Task brief: Beginning with the line that holds "application of ICD-10-CM" in the data below, give again every line through the one that holds "For example, a", exactly as written.

Supplied information:
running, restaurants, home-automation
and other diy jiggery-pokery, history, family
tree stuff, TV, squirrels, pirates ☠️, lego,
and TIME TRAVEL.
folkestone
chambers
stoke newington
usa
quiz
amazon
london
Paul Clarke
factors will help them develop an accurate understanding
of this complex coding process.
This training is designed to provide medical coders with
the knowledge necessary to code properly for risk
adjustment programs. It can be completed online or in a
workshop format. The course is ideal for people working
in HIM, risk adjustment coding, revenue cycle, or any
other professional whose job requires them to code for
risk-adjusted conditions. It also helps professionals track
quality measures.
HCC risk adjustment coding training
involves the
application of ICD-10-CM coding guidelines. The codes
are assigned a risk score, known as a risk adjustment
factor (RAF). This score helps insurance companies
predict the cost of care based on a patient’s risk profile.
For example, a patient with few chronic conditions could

* * *

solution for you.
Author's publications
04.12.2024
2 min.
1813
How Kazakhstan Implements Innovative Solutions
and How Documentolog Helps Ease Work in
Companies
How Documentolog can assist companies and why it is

Final answer:
application of ICD-10-CM coding guidelines. The codes
are assigned a risk score, known as a risk adjustment
factor (RAF). This score helps insurance companies
predict the cost of care based on a patient’s risk profile.
For example, a patient with few chronic conditions could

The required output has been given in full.